[Records excerpted from a collection]
● ● ●
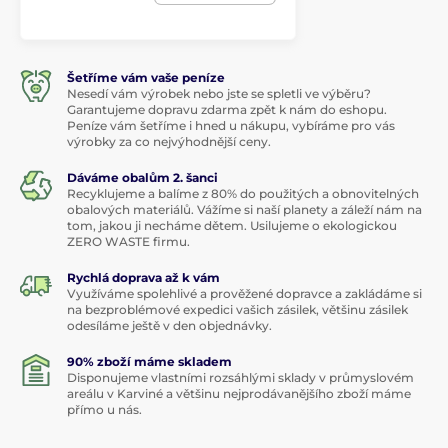
Šetříme vám vaše peníze
Nesedí vám výrobek nebo jste se spletli ve výběru?
Garantujeme dopravu zdarma zpět k nám do eshopu.
Peníze vám šetříme i hned u nákupu, vybíráme pro vás
výrobky za co nejvýhodnější ceny.
Dáváme obalům 2. šanci
Recyklujeme a balíme z 80% do použitých a obnovitelných
obalových materiálů. Vážíme si naší planety a záleží nám na
tom, jakou ji necháme dětem. Usilujeme o ekologickou
ZERO WASTE firmu.
Rychlá doprava až k vám
Využíváme spolehlivé a prověžené dopravce a zakládáme si
na bezproblémové expedici vašich zásilek, většinu zásilek
odesíláme ještě v den objednávky.
90% zboží máme skladem
Disponujeme vlastními rozsáhlými sklady v průmyslovém
areálu v Karviné a většinu nejprodávanějšího zboží máme
přímo u nás.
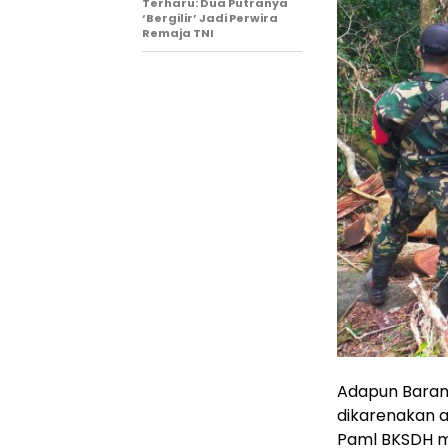
Terharu: Dua Putranya
‘Bergilir’ Jadi Perwira
Remaja TNI
Adapun Barang
dikarenakan a
Paml BKSDH m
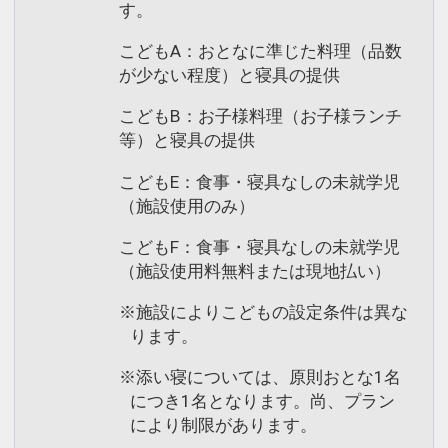
す。
こどもA：おとなに準じた料理（品数
が少ない程度）と寝具の提供
こどもB：お子様料理（お子様ランチ
等）と寝具の提供
こどもE：食事・寝具なしの未就学児
（施設使用のみ）
こどもF：食事・寝具なしの未就学児
（施設使用料無料または現地払い）
※施設によりこどもの設定条件は異な
ります。
※添い寝については、原則おとな1名
につき1名となります。尚、プラン
により制限があります。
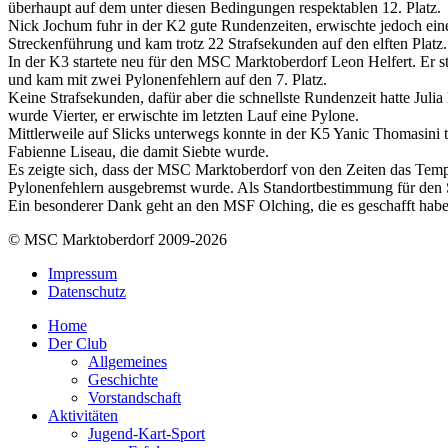
überhaupt auf dem unter diesen Bedingungen respektablen 12. Platz.
Nick Jochum fuhr in der K2 gute Rundenzeiten, erwischte jedoch eine 
Streckenführung und kam trotz 22 Strafsekunden auf den elften Platz
In der K3 startete neu für den MSC Marktoberdorf Leon Helfert. Er st
und kam mit zwei Pylonenfehlern auf den 7. Platz.
Keine Strafsekunden, dafür aber die schnellste Rundenzeit hatte Jul
wurde Vierter, er erwischte im letzten Lauf eine Pylone.
Mittlerweile auf Slicks unterwegs konnte in der K5 Yanic Thomasini tr
Fabienne Liseau, die damit Siebte wurde.
Es zeigte sich, dass der MSC Marktoberdorf von den Zeiten das Temp
Pylonenfehlern ausgebremst wurde. Als Standortbestimmung für den Sa
Ein besonderer Dank geht an den MSF Olching, die es geschafft haben
© MSC Marktoberdorf 2009-2026
Impressum
Datenschutz
Home
Der Club
Allgemeines
Geschichte
Vorstandschaft
Aktivitäten
Jugend-Kart-Sport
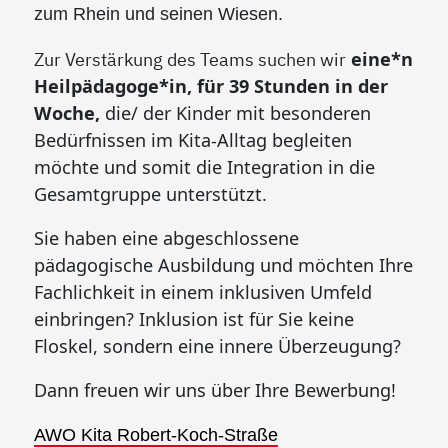
zum Rhein und seinen Wiesen.
Zur Verstärkung des Teams suchen wir
eine*n
Heilpädagoge*in, für 39 Stunden in der
Woche,
die/ der Kinder mit besonderen
Bedürfnissen im Kita-Alltag begleiten
möchte und somit die Integration in die
Gesamtgruppe unterstützt.
Sie haben eine abgeschlossene
pädagogische Ausbildung und möchten Ihre
Fachlichkeit in einem inklusiven Umfeld
einbringen? Inklusion ist für Sie keine
Floskel, sondern eine innere Überzeugung?
Dann freuen wir uns über Ihre Bewerbung!
AWO Kita Robert-Koch-Straße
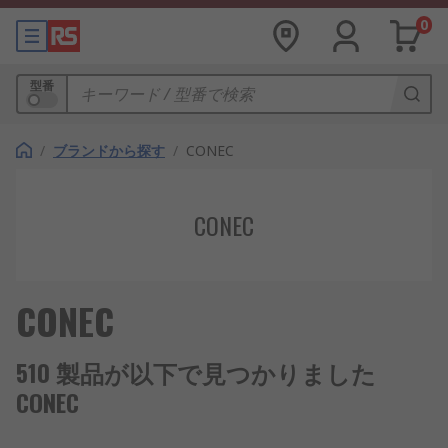
0
型番
/
ブランドから探す
/
CONEC
CONEC
CONEC
510 製品が以下で見つかりました
CONEC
● ● ●
What this task involves: Leave out every picture, and copy exactly the lines above starting at the one holding "により制限があります。" and ending at the one holding "Floskel, sondern eine innere Überzeugung?", no more and no less.

Result below:
により制限があります。
überhaupt auf dem unter diesen Bedingungen respektablen 12. Platz.
Nick Jochum fuhr in der K2 gute Rundenzeiten, erwischte jedoch eine 
Streckenführung und kam trotz 22 Strafsekunden auf den elften Platz
In der K3 startete neu für den MSC Marktoberdorf Leon Helfert. Er st
und kam mit zwei Pylonenfehlern auf den 7. Platz.
Keine Strafsekunden, dafür aber die schnellste Rundenzeit hatte Jul
wurde Vierter, er erwischte im letzten Lauf eine Pylone.
Mittlerweile auf Slicks unterwegs konnte in der K5 Yanic Thomasini tr
Fabienne Liseau, die damit Siebte wurde.
Es zeigte sich, dass der MSC Marktoberdorf von den Zeiten das Temp
Pylonenfehlern ausgebremst wurde. Als Standortbestimmung für den Sa
Ein besonderer Dank geht an den MSF Olching, die es geschafft haben
© MSC Marktoberdorf 2009-2026
Impressum
Datenschutz
Home
Der Club
Allgemeines
Geschichte
Vorstandschaft
Aktivitäten
Jugend-Kart-Sport
zum Rhein und seinen Wiesen.
Zur Verstärkung des Teams suchen wir
eine*n
Heilpädagoge*in, für 39 Stunden in der
Woche,
die/ der Kinder mit besonderen
Bedürfnissen im Kita-Alltag begleiten
möchte und somit die Integration in die
Gesamtgruppe unterstützt.
Sie haben eine abgeschlossene
pädagogische Ausbildung und möchten Ihre
Fachlichkeit in einem inklusiven Umfeld
einbringen? Inklusion ist für Sie keine
Floskel, sondern eine innere Überzeugung?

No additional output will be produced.